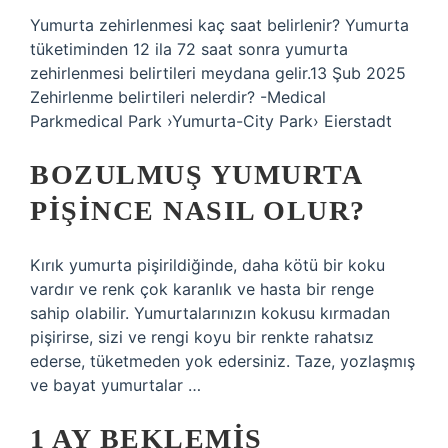
Yumurta zehirlenmesi kaç saat belirlenir? Yumurta
tüketiminden 12 ila 72 saat sonra yumurta
zehirlenmesi belirtileri meydana gelir.13 Şub 2025
Zehirlenme belirtileri nelerdir? -Medical
Parkmedical Park ›Yumurta-City Park› Eierstadt
BOZULMUŞ YUMURTA
PIŞINCE NASIL OLUR?
Kırık yumurta pişirildiğinde, daha kötü bir koku
vardır ve renk çok karanlık ve hasta bir renge
sahip olabilir. Yumurtalarınızın kokusu kırmadan
pişirirse, sizi ve rengi koyu bir renkte rahatsız
ederse, tüketmeden yok edersiniz. Taze, yozlaşmış
ve bayat yumurtalar …
1 AY BEKLEMIŞ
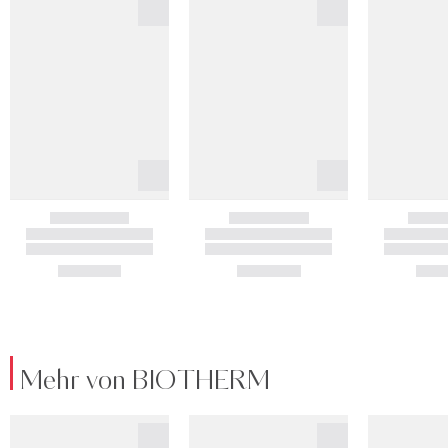
Mehr von BIOTHERM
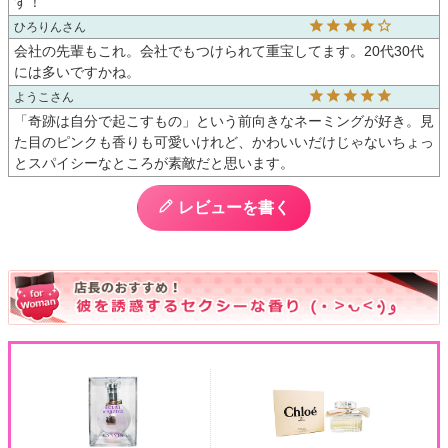
す！
ひろりん
会社の先輩もこれ。会社でもつけられて重宝してます。20代30代
には多いですかね。
ようこ
「奇跡は自分で起こすもの」という前向きなネーミングが好き。見
た目のピンクも香りも可愛いけれど、かわいいだけじゃないちょっ
とスパイシーなところが素敵だと思います。
レビューを書く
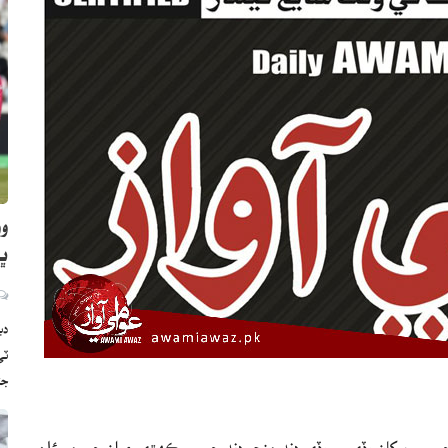
وو
ڀارت
دب
ج
يا جي سڀ کان وڏي ۾ وڏي ڍنڍ منڇر ڍنڍ جي سوڪهڙي ۽ ان جي مسئلن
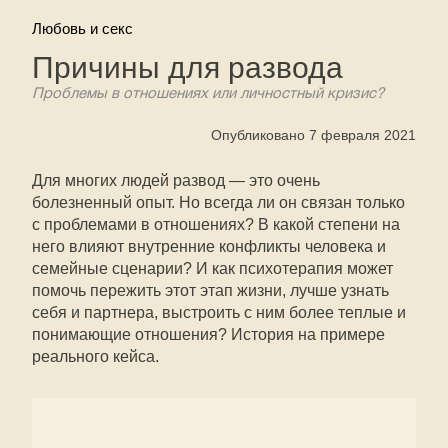
Любовь и секс
Причины для развода
Проблемы в отношениях или личностный кризис?
Опубликовано 7 февраля 2021
Для многих людей развод — это очень
болезненный опыт. Но всегда ли он связан только
с проблемами в отношениях? В какой степени на
него влияют внутренние конфликты человека и
семейные сценарии? И как психотерапия может
помочь пережить этот этап жизни, лучше узнать
себя и партнера, выстроить с ним более теплые и
понимающие отношения? История на примере
реального кейса.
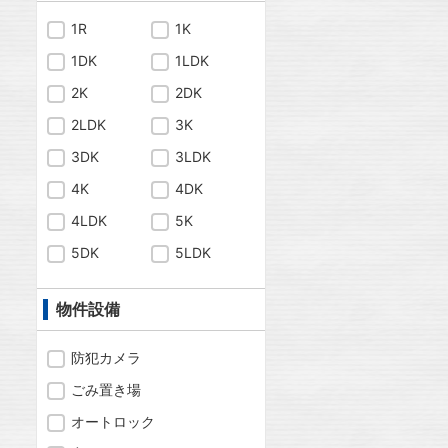
1R
1K
1DK
1LDK
2K
2DK
2LDK
3K
3DK
3LDK
4K
4DK
4LDK
5K
5DK
5LDK
物件設備
防犯カメラ
ごみ置き場
オートロック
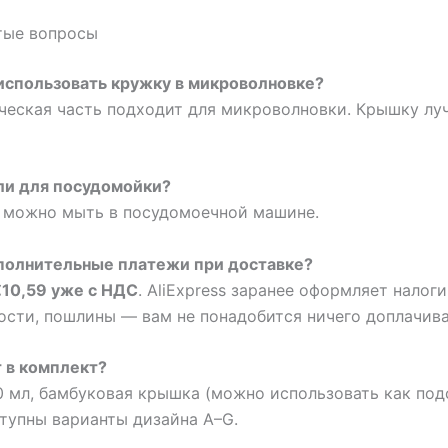
тые вопросы
использовать кружку в микроволновке?
ческая часть подходит для микроволновки. Крышку лу
ли для посудомойки?
у можно мыть в посудомоечной машине.
ополнительные платежи при доставке?
€10,59 уже с НДС
. AliExpress заранее оформляет налоги
сти, пошлины — вам не понадобится ничего доплачива
 в комплект?
 мл, бамбуковая крышка (можно использовать как под
тупны варианты дизайна A–G.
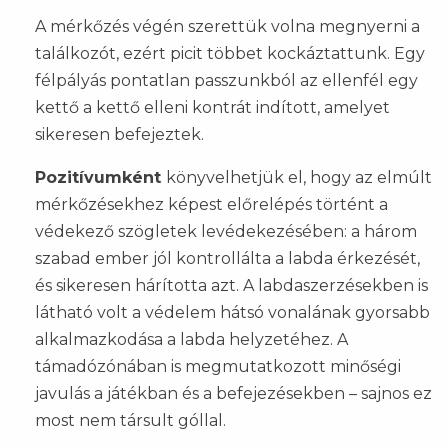
A mérkőzés végén szerettük volna megnyerni a
találkozót, ezért picit többet kockáztattunk. Egy
félpályás pontatlan passzunkból az ellenfél egy
kettő a kettő elleni kontrát indított, amelyet
sikeresen befejeztek.
Pozitívumként
könyvelhetjük el, hogy az elmúlt
mérkőzésekhez képest előrelépés történt a
védekező szögletek levédekezésében: a három
szabad ember jól kontrollálta a labda érkezését,
és sikeresen hárította azt. A labdaszerzésekben is
látható volt a védelem hátsó vonalának gyorsabb
alkalmazkodása a labda helyzetéhez. A
támadózónában is megmutatkozott minőségi
javulás a játékban és a befejezésekben – sajnos ez
most nem társult góllal.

——————————

**Task directions**
Write out each line above with the word "отношениях".

**Response below**
Проблемы в отношениях или личностный кризис?
с проблемами в отношениях? В какой степени на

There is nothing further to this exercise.